64th ISI World Statistics Congress - Ottawa, Canada

64th ISI World Statistics Congress - Ottawa, Canada

Causal rule ensemble method considering the main effect in heterogeneous treatment effect

Author

MH
Mayu Hiraishi

Co-author

Conference

64th ISI World Statistics Congress - Ottawa, Canada

Format: CPS Abstract

Keywords: causal inference, ensemble learning, treatment effect model

Session: CPS 82 - Statistical methodology I

Thursday 20 July 8:30 a.m. - 9:40 a.m. (Canada/Eastern)

Abstract

Real world data has recently attracted attention in the medical field for its part in establishment of new treatment methods and development of new medicines. Treatment effect, the difference in outcome between the target and standard treatments, is estimated as a treatment evaluation measure. Average treatment effect is the estimation of the entire population, but the results do not always fit to all subjects. The idea of heterogeneous treatment effect (HTE) examines the point that the treatment effect on each subject will likely vary depending on the covariates. However, HTE cannot be calculated in some clinical trials because, for example, an individual’s results are obtained from only one study arm. To solve this problem, various treatment effect models have been proposed. When focusing on tree-based approaches, causal forest (Warger and Athey, 2018) and Bayesian Additive Regression Trees (BART) (Chipman et al., 2010) are included, which directly estimate treatment effect. However, it is unclear which covariates or rules affect the results, because these methods are constructed “black boxed” model. RuleFit method was proposed by Freidman and Popescu (2008) as an interpretable method, and then Lee et al. (2020) applied it to clinical study, but they only adapted the rule ensemble method to the HTE estimated by different methods.
We propose a novel framework of rule ensemble directly applied to the data to estimate interpretable treatment effects. The proposed method, which is based on the RuleFit method, has two features. First, the proposed model has a main effect term that estimates the impact on outcomes independent of the treatment effect.

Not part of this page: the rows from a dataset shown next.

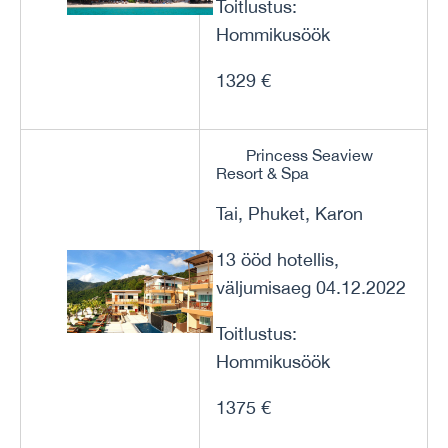
Toitlustus:
Hommikusöök
1329 €
Princess Seaview
Resort & Spa
Tai, Phuket, Karon
13 ööd hotellis,
väljumisaeg 04.12.2022
Toitlustus:
Hommikusöök
1375 €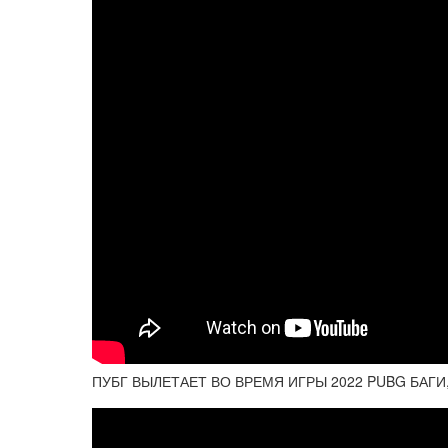
ПУБГ ВЫЛЕТАЕТ ВО ВРЕМЯ ИГРЫ 2022 PUBG БАГИ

If main effects in a true model are present, estimating the treatment effect without their consideration may lead to bias. This feature is expected to enhance the estimation accuracy of the treatment effect by considering the main effect. A second feature of the proposed method is that it uses group lasso to select the same rules. The original RuleFit method uses lasso but may select different rules between the treatment arms, so comparability cannot be guaranteed. To overcome this, our proposed method uses group lasso, which allows estimation under the same rules across both treatment groups. The proposed method appears to be useful in terms of prediction accuracy compared to existing treatment effect models (causal forest, BART) through numerical simulations. Furthermore, we verify its usefulness of the proposed method by the application to real data.